Our general expectation would be to build a single engine with a given maximum beam width, and then be able to process requests with any number of beams from 1 (no beam search) up to this value. This also seems to be the Python ModelRunner's behavior.

AlessioNetti commented 5 months ago

I did some more digging on the issue and wanted to quickly follow up: I missed the fact that in example_basic.py, the first argument to the ExecutorConfig constructor is actually max_beam_width, which is by default set to 1.
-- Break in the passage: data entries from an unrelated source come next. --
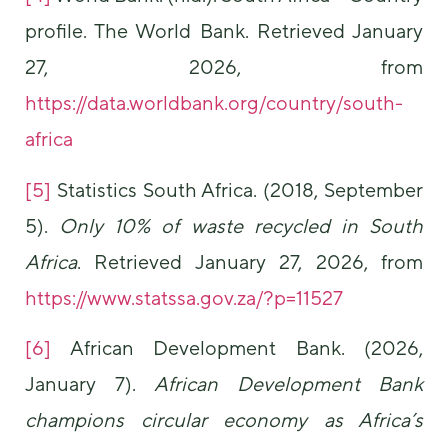
profile. The World Bank. Retrieved January
27, 2026, from
https://data.worldbank.org/country/south-
africa
[5]
Statistics South Africa. (2018, September
5).
Only 10% of waste recycled in South
Africa
. Retrieved January 27, 2026, from
https://www.statssa.gov.za/?p=11527
[6]
African Development Bank. (2026,
January 7).
African Development Bank
champions circular economy as Africa’s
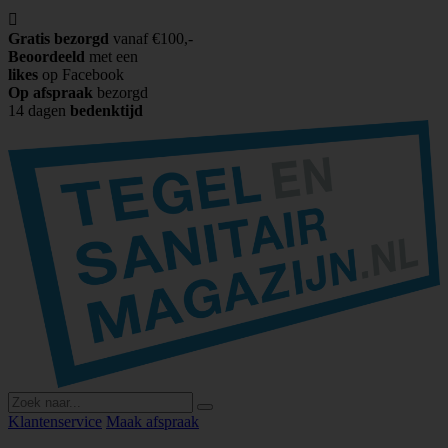

Gratis bezorgd
vanaf €100,-
Beoordeeld
met een
likes
op Facebook
Op afspraak
bezorgd
14 dagen
bedenktijd
Klantenservice
Maak afspraak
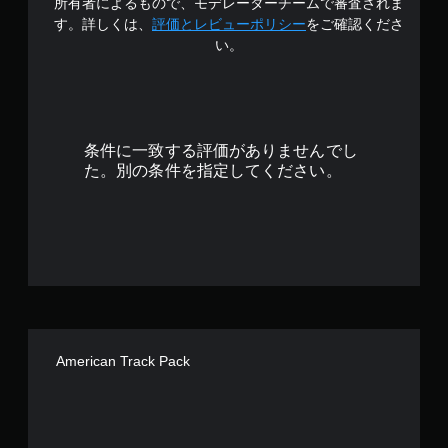
所有者によるもので、モデレーターチームで審査されま
す
す。詳しくは、
評価とレビューポリシー
をご確認くださ
い。
条件に一致する評価がありませんでし
た。別の条件を指定してください。
American Track Pack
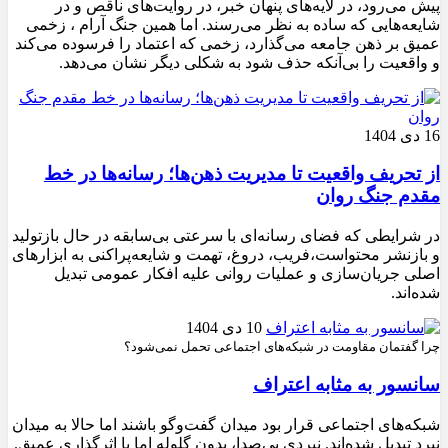
پیش می‌رود، در لایه‌های پنهان خبر، در روایت‌های ناقص و در
شایعه‌هایی که ساده به نظر می‌رسند. اما همین جنگ آرام ، زخمی
عمیق بر ذهن جامعه می‌گذارد، زخمی که اعتماد را فرسوده می‌کند
و واقعیت را بی‌آنکه حذف شود به شکلی دیگر نشان می‌دهد.
16 دی 1404
از تحریف واقعیت تا مدیریت ذهن‌ها؛ رسانه‌ها در خط
مقدم جنگ روان
در شرایطی که فضای رسانه‌ای با سرعتی بی‌سابقه در حال بازتولید
و بازنشر محتواست،فریب، دروغ، تهمت و شایعه‌پراکنی به ابزارهای
اصلی جریان‌سازی و عملیات روانی علیه افکار عمومی تبدیل
شده‌اند.
10 دی 1404
چرا گفتمان مقاومت در شبکه‌های اجتماعی تحمل نمی‌شود؟
سانسور به مثابه اعتراف
شبکه‌های اجتماعی قرار بود میدان گفت‌وگو باشند اما حالا به میدان
نبرد تبدیل شده‌اند. نبردی بی‌صدا، بدون گلوله اما با اثرگذاری عمیق.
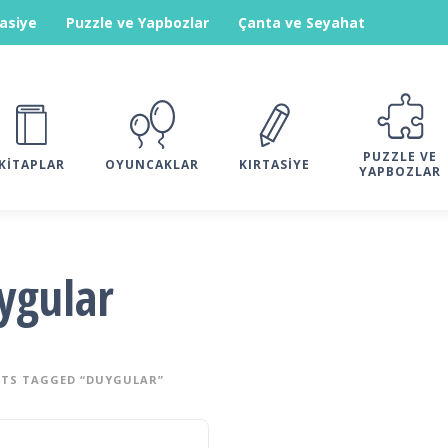
tasiye
Puzzle ve Yapbozlar
Çanta ve Seyahat
PUZZLE VE
KITAPLAR
OYUNCAKLAR
KIRTASIYE
YAPBOZLAR
ygular
TS TAGGED “DUYGULAR”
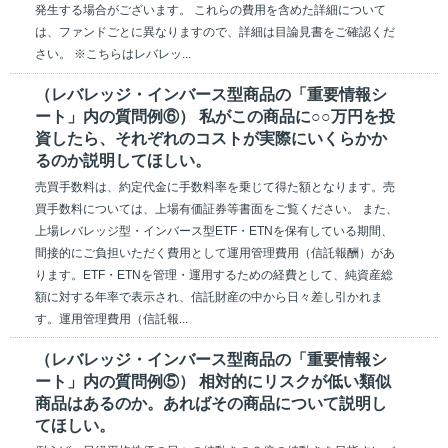
発生する場合がございます。 これらの費用を含めた詳細について
は、ファンドごとに異なりますので、詳細は目論見書をご確認くだ
さい。 ※こちらはレバレッ...
（レバレッジ・インバース型商品の「重要情報シ
ート」内の質問例⑥） 私がこの商品に○○万円を投
資したら、それぞれのコストが実際にいくらかか
るのか説明してほしい。
売買手数料は、約定代金に手数料率を乗じて得た額となります。売
買手数料については、上場有価証券等書面をご覧ください。 また、
上場レバレッジ型・インバース型ETF・ETNを保有している期間、
間接的にご負担いただく費用として運用管理費用（信託報酬）があ
ります。ETF・ETNを管理・運用するための経費として、純資産総
額に対する年率で表示され、信託財産の中から日々差し引かれま
す。運用管理費用（信託報...
（レバレッジ・インバース型商品の「重要情報シ
ート」内の質問例⑤） 相対的にリスクが低い類似
商品はあるのか。あればその商品について説明し
てほしい。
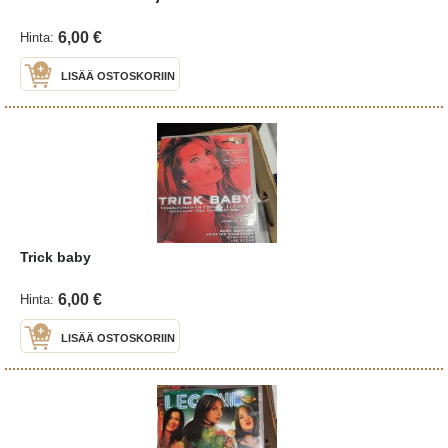
6,00 €
Hinta:
LISÄÄ OSTOSKORIIN
Trick baby
6,00 €
Hinta:
LISÄÄ OSTOSKORIIN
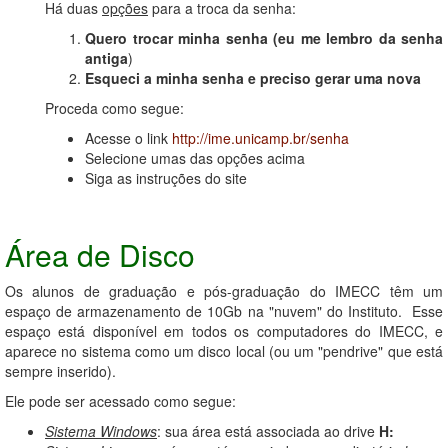
Há duas
opções
para a troca da senha:
Quero trocar minha senha (eu me lembro da senha
antiga
)
Esqueci a minha senha e preciso gerar uma nova
Proceda como segue:
Acesse o link
http://ime.unicamp.br/senha
Selecione umas das opções acima
Siga as instruções do site
Área de Disco
Os alunos de graduação e pós-graduação do IMECC têm um
espaço de armazenamento de 10Gb na "nuvem" do Instituto. Esse
espaço está disponível em todos os computadores do IMECC, e
aparece no sistema como um disco local (ou um "pendrive" que está
sempre inserido).
Ele pode ser acessado como segue:
Sistema Windows
: sua área está associada ao drive
H:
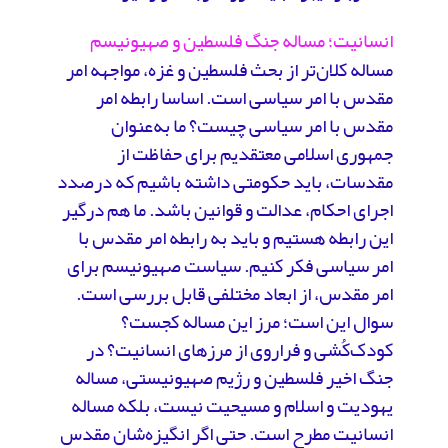
انسانیت؛ مساله جنگ فلسطین و صهیونیسم
مساله کلان‌تر از بحث فلسطین و غزه، مواجهه امر
مقدس با امر سیاسی است. اساسا رابطه امر
مقدس با امر سیاسی چیست؟ ما به‌عنوان
جمهوری اسلامی معتقدیم برای حفاظت از
مقدسات، باید حکومتی داشته باشیم که درصدد
اجرای احکام، عدالت و قوانین باشد. ما هم درگیر
این رابطه هستیم و باید به رابطه امر مقدس با
امر سیاسی فکر کنیم. سیاست‌ صهیونیسم برای
امر مقدس، از ابعاد مختلفی قابل بررسی است.
سوال این است؛ مرز این مساله کجست؟
کودک‌کُشی و فراروی از مرزهای انسانیت؟ در
جنگ اخیر فلسطین و رژیم صهیونیستی، مساله
یهودیت و اسلام و مسیحیت نیست، بلکه مساله
انسانیت مطرح است. حتی اگر انگیزه‌شان مقدس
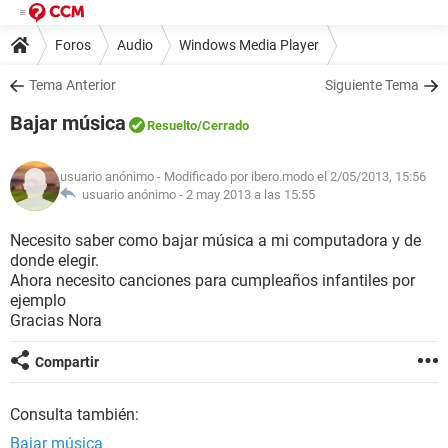
Foros
Audio
Windows Media Player
Tema Anterior
Siguiente Tema
Bajar música
Resuelto
/Cerrado
usuario anónimo
- Modificado por ibero.modo el 2/05/2013, 15:56
usuario anónimo -
2 may 2013 a las 15:55
Necesito saber como bajar música a mi computadora y de
donde elegir.
Ahora necesito canciones para cumpleaños infantiles por
ejemplo
Gracias Nora
Compartir
Consulta también:
Bajar música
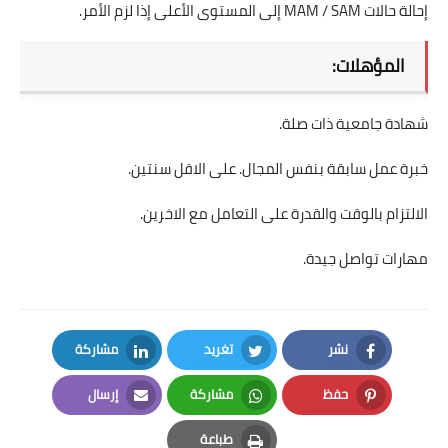
إحالة حالات MAM / SAM إلى المستوى الأعلى إذا لزم الأمر.
المؤهلات:
شهادة جامعية ذات صلة.
خبرة عمل سابقة بنفس المجال. على الاقل سنتين.
الالتزام بالوقت والقدرة على التعامل مع الاخرين.
مهارات تواصل جيدة.
نشر
تغريد
مشاركة
LinkedIn
Twitter
Facebook
حفظ
مشاركة
إرسال
Email
Whatsapp
Pinterest
طباعة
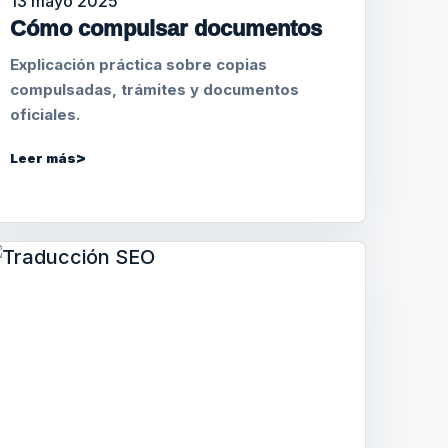
13 mayo 2025
Cómo compulsar documentos
Explicación práctica sobre copias
compulsadas, trámites y documentos
oficiales.
Leer más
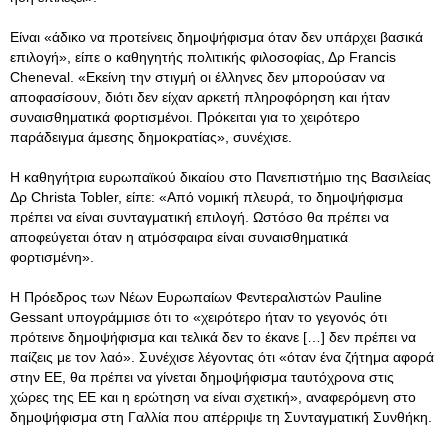
Είναι «άδικο να προτείνεις δημοψήφισμα όταν δεν υπάρχει βασικά
επιλογή», είπε ο καθηγητής πολιτικής φιλοσοφίας, Δρ Francis
Cheneval. «Εκείνη την στιγμή οι έλληνες δεν μπορούσαν να
αποφασίσουν, διότι δεν είχαν αρκετή πληροφόρηση και ήταν
συναισθηματικά φορτισμένοι. Πρόκειται για το χειρότερο
παράδειγμα άμεσης δημοκρατίας», συνέχισε.
Η καθηγήτρια ευρωπαϊκού δικαίου στο Πανεπιστήμιο της Βασιλείας
Δρ Christa Tobler, είπε: «Από νομική πλευρά, το δημοψήφισμα
πρέπει να είναι συνταγματική επιλογή. Ωστόσο θα πρέπει να
αποφεύγεται όταν η ατμόσφαιρα είναι συναισθηματικά
φορτισμένη».
Η Πρόεδρος των Νέων Ευρωπαίων Φεντεραλιστών Pauline
Gessant υπογράμμισε ότι το «χειρότερο ήταν το γεγονός ότι
πρότεινε δημοψήφισμα και τελικά δεν το έκανε […] δεν πρέπει να
παίζεις με τον λαό». Συνέχισε λέγοντας ότι «όταν ένα ζήτημα αφορά
στην ΕΕ, θα πρέπει να γίνεται δημοψήφισμα ταυτόχρονα στις
χώρες της ΕΕ και η ερώτηση να είναι σχετική», αναφερόμενη στο
δημοψήφισμα στη Γαλλία που απέρριψε τη Συνταγματική Συνθήκη.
Setting max_beam_width to the engine's limit allows to process all requests that have a matching beam width. However, all requests that have a different beam width (i.e., < max_beam_width) still fail. Ideally, we'd want a single engine to be able to handle requests with different beam widths.

MartinMarciniszyn commented 5 months ago

Thanks for the update. We are aware of the limitation that all requests need to have the same beam width. We track this internally and will announce once it has been resolved.